紀元6世紀、ローマのジャスティンニアン皇帝は、中国の宣教師を召見し、その人物を中国へ養蚕技術を盗みに行くように命令した。この宣教師が、中国の雲南にやってきたところ、「桑の木は桑の種から生えるもので、また蚕は春に蚕の卵を胸におき、1週間温めて孵化したものだ。幼い蚕が出てから、桑の葉で心を込めて飼育すれば、まゆができて、糸が出る」ということを聞いた。この宣教師は、この方法を分かったつもりで、蚕の卵と桑の種を盗み、帰国し褒美をもらおうとした。しかし、この布教師は、蚕の卵と桑の種を混ぜて、それを土に蒔いた。そうすれば、蚕は桑の種を胸に置くのだろうと思ったのだろうが、結果は何の収穫も無かった。その後、ジャスティンニアン皇帝は、改めて頭のいい宣教師2人を中国へ養蚕技術を盗みに行かせた。この2人は昔の失敗した経験を教訓にして、種の蒔き方、孵化の方法を覚えて、蚕の卵と桑の種を中が空洞になったステッキに隠してローマに持ち帰った。こうして、中国の養蚕技術が、ヨーロッパに伝えられたのである。

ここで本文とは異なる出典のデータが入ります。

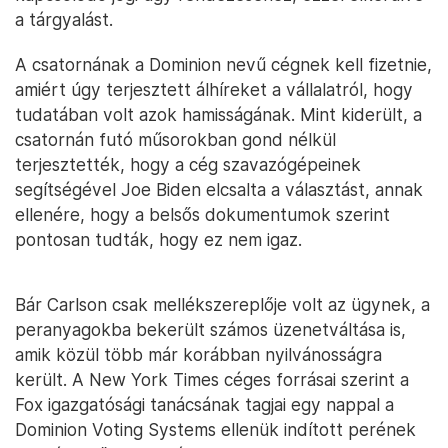
a tárgyalást.
A csatornának a Dominion nevű cégnek kell fizetnie,
amiért úgy terjesztett álhíreket a vállalatról, hogy
tudatában volt azok hamisságának. Mint kiderült, a
csatornán futó műsorokban gond nélkül
terjesztették, hogy a cég szavazógépeinek
segítségével Joe Biden elcsalta a választást, annak
ellenére, hogy a belsős dokumentumok szerint
pontosan tudták, hogy ez nem igaz.
Bár Carlson csak mellékszereplője volt az ügynek, a
peranyagokba bekerült számos üzenetváltása is,
amik közül több már korábban nyilvánosságra
került. A New York Times céges forrásai szerint a
Fox igazgatósági tanácsának tagjai egy nappal a
Dominion Voting Systems ellenük indított perének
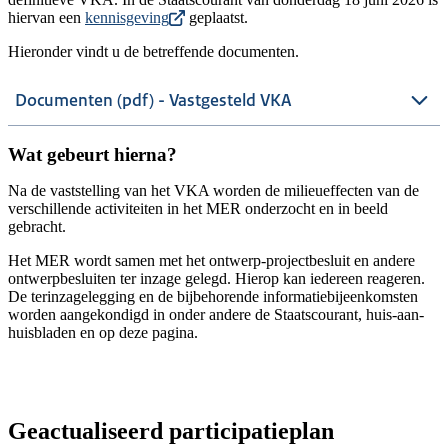
hiervan een
kennisgeving
geplaatst.
Hieronder vindt u de betreffende documenten.
Documenten (pdf) - Vastgesteld VKA
Wat gebeurt hierna?
Na de vaststelling van het VKA worden de milieueffecten van de
verschillende activiteiten in het MER onderzocht en in beeld
gebracht.
Het MER wordt samen met het ontwerp-projectbesluit en andere
ontwerpbesluiten ter inzage gelegd. Hierop kan iedereen reageren.
De terinzagelegging en de bijbehorende informatiebijeenkomsten
worden aangekondigd in onder andere de Staatscourant, huis-aan-
huisbladen en op deze pagina.
Geactualiseerd participatieplan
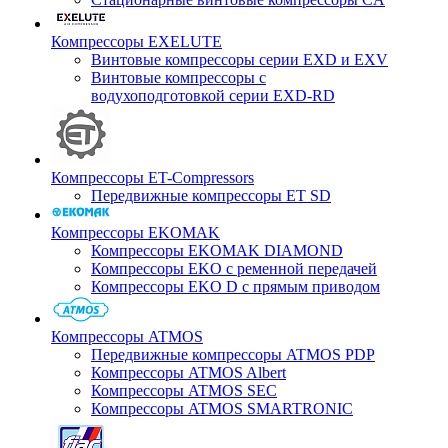
Компрессоры EXELUTE
Винтовые компрессоры серии EXD и EXV
Винтовые компрессоры с
водухоподготовкой серии EXD-RD
Компрессоры ET-Compressors
Передвижные компрессоры ET SD
Компрессоры EKOMAK
Компрессоры EKOMAK DIAMOND
Компрессоры EKO c ременной передачей
Компрессоры EKO D с прямым приводом
Компрессоры ATMOS
Передвижные компрессоры ATMOS PDP
Компрессоры ATMOS Albert
Компрессоры ATMOS SEC
Компрессоры ATMOS SMARTRONIC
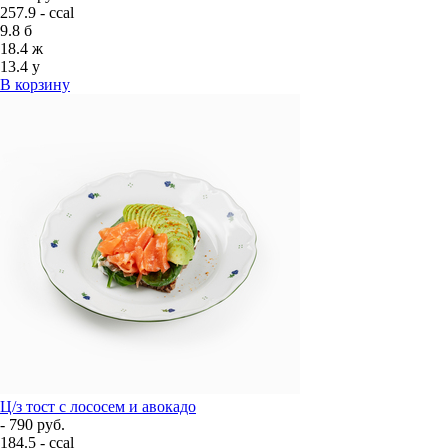
257.9 - ccal
9.8
б
18.4
ж
13.4
у
В корзину
Ц/з тост с лососем и авокадо
- 790 руб.
184.5 - ccal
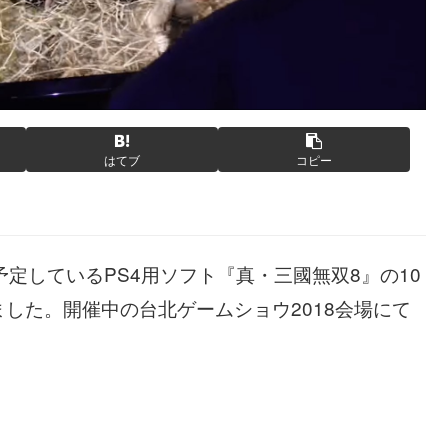
はてブ
コピー
定しているPS4用ソフト『真・三國無双8』の10
した。開催中の台北ゲームショウ2018会場にて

中国の養蚕技術がヨーロッパに伝えられたことについては、もう一つの言い伝えもある。玄奘法師が書いた「大唐西域記」には、「西の地域には、瞿薩旦那という名の小さな国があり、蚕の飼育技術を学びたいと、当時の"東国"にもとめたが、強く拒否された。学者の研究によれば、"東国"とは北魏である可能性が強い。瞿薩旦那の国王がもう一つの方法を考え出した。国王は、友好を強化するという名義で、"東国"に通婚を求め、"東国"の認可を得た。婚姻の前に、瞿薩旦那の国王が使者を派遣し、王女に「蚕の卵と桑の種を持ってくるように」と伝えた。王女は瞿薩旦那の国王の要求に同意した。"東国"を離れる前、王女は蚕の卵と桑の種を帽子に隠した。国境を越える前、王女のすべての服や物は検査を受けたが、帽子だけが検査を免れた。こうして、蚕の卵と桑の種が瞿薩旦那国に持ちこまれ、その後さらにヨーロッパに伝えられたということである。
玄奘法師のこの貴重な記載は、イギリス系ハンガリー人の探検家スタンインによって新疆で発見された古代の版画で実証された。この版画の中央には、盛装した貴婦人が描かれており、その婦人は帽子をかぶっている。その両側には侍女が1人ずついて、左側の侍女は貴婦人の帽子をさしている。この貴婦人が桑の種と蚕の卵をヨーロッパに持っていった"東国"の王女である。